* YOUR INSTRUCTIONS *
Can you print the data exactly and leave out each image?
§ §
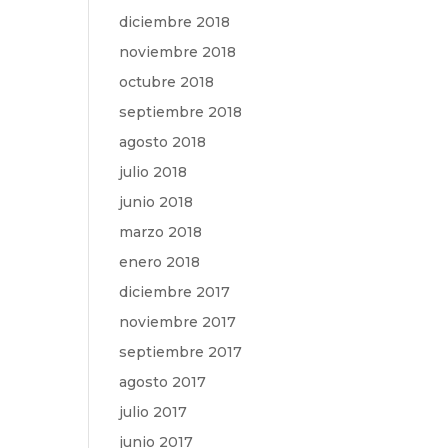
diciembre 2018
noviembre 2018
octubre 2018
septiembre 2018
agosto 2018
julio 2018
junio 2018
marzo 2018
enero 2018
diciembre 2017
noviembre 2017
septiembre 2017
agosto 2017
julio 2017
junio 2017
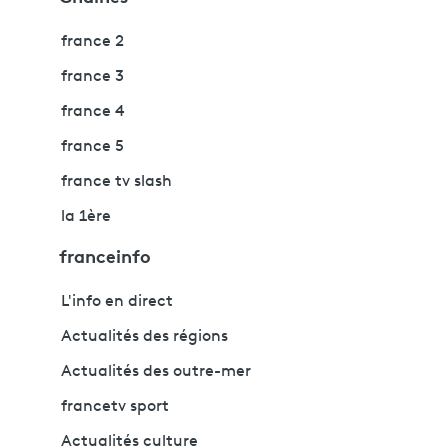
france 2
france 3
france 4
france 5
france tv slash
la 1ère
franceinfo
L'info en direct
Actualités des régions
Actualités des outre-mer
francetv sport
Actualités culture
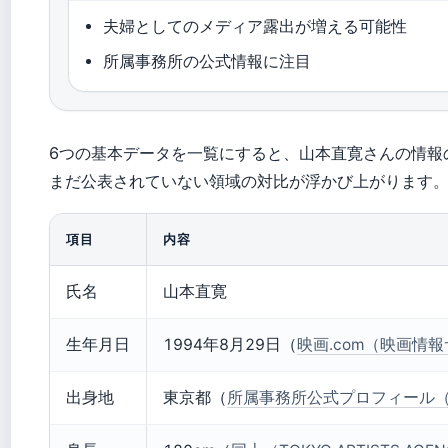
夫婦としてのメディア露出が増える可能性
所属事務所の公式情報に注目
6つの基本データを一覧にすると、山本直寛さんの情報
まだ公表されていない領域の対比が浮かび上がります
項目
内容
氏名
山本直寛
生年月日
1994年8月29日（
映画.com（映画情
出身地
東京都（
所属事務所公式プロフィール（TOKY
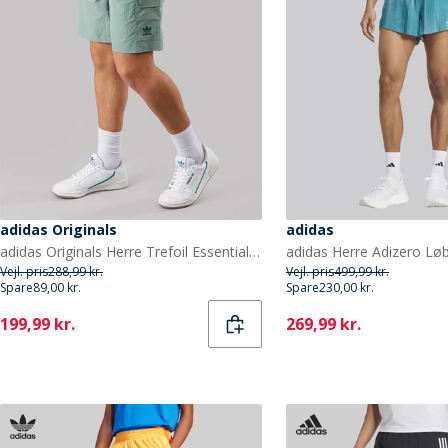
adidas Originals
adidas
adidas Originals Herre Trefoil Essentials Vævede Shorts Silver Green
Vejl. pris
288,99 kr.
Vejl. pris
499,99 kr.
Spare
89,00 kr.
Spare
230,00 kr.
Current
Current
199,99 kr.
269,99 kr.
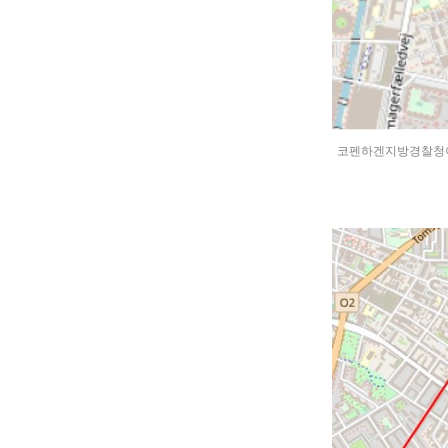
코펜하겐지방경찰청이 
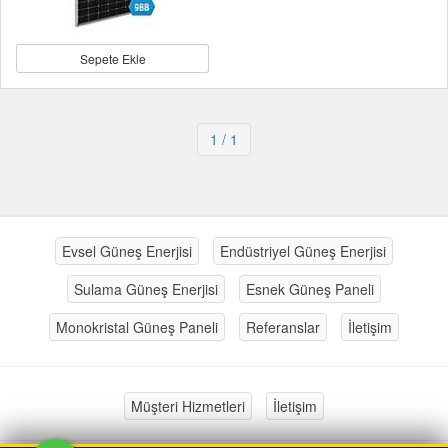
Sepete Ekle
1
/ 1
Evsel Güneş Enerjisi
Endüstriyel Güneş Enerjisi
Sulama Güneş Enerjisi
Esnek Güneş Paneli
Monokristal Güneş Paneli
Referanslar
İletişim
Müşteri Hizmetleri
İletişim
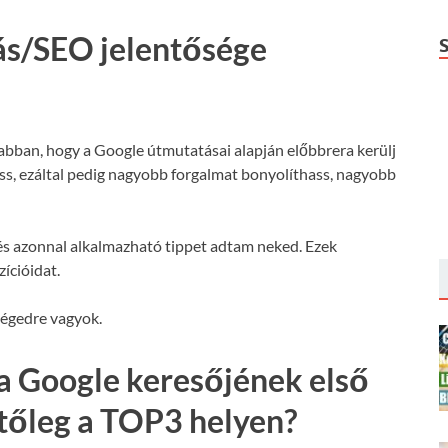
ás/SEO jelentősége
 abban, hogy a Google útmutatásai alapján előbbrera kerülj
hass, ezáltal pedig nagyobb forgalmat bonyolíthass, nagyobb
s azonnal alkalmazható tippet adtam neked. Ezek
ícióidat.
ségedre vagyok.
a Google keresőjének első
etőleg a TOP3 helyen?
§ §
* COMPLETED TASK *
diciembre 2018
noviembre 2018
octubre 2018
septiembre 2018
agosto 2018
julio 2018
junio 2018
marzo 2018
enero 2018
diciembre 2017
noviembre 2017
septiembre 2017
agosto 2017
julio 2017
junio 2017
france 2
france 3
france 4
france 5
france tv slash
la 1ère
franceinfo
L'info en direct
Actualités des régions
Actualités des outre-mer
francetv sport
Actualités culture
夫婦としてのメディア露出が増える可能性
所属事務所の公式情報に注目
6つの基本データを一覧にすると、山本直寛さんの情報
まだ公表されていない領域の対比が浮かび上がります
項目
内容
氏名
山本直寛
生年月日
1994年8月29日（
映画.com（映画情
出身地
東京都（
所属事務所公式プロフィール（TOKY
adidas Originals
adidas
adidas Originals Herre Trefoil Essentials Vævede Shorts Silver Green
Vejl. pris
288,99 kr.
Vejl. pris
499,99 kr.
Spare
89,00 kr.
Spare
230,00 kr.
Current
Current
199,99 kr.
269,99 kr.
코펜하겐지방경찰청이 
Sepete Ekle
1
/ 1
Evsel Güneş Enerjisi
Endüstriyel Güneş Enerjisi
Sulama Güneş Enerjisi
Esnek Güneş Paneli
Monokristal Güneş Paneli
Referanslar
İletişim
Müşteri Hizmetleri
İletişim
ás/SEO jelentősége
 abban, hogy a Google útmutatásai alapján előbbrera kerülj
hass, ezáltal pedig nagyobb forgalmat bonyolíthass, nagyobb
s azonnal alkalmazható tippet adtam neked. Ezek
ícióidat.
ségedre vagyok.
a Google keresőjének első
etőleg a TOP3 helyen?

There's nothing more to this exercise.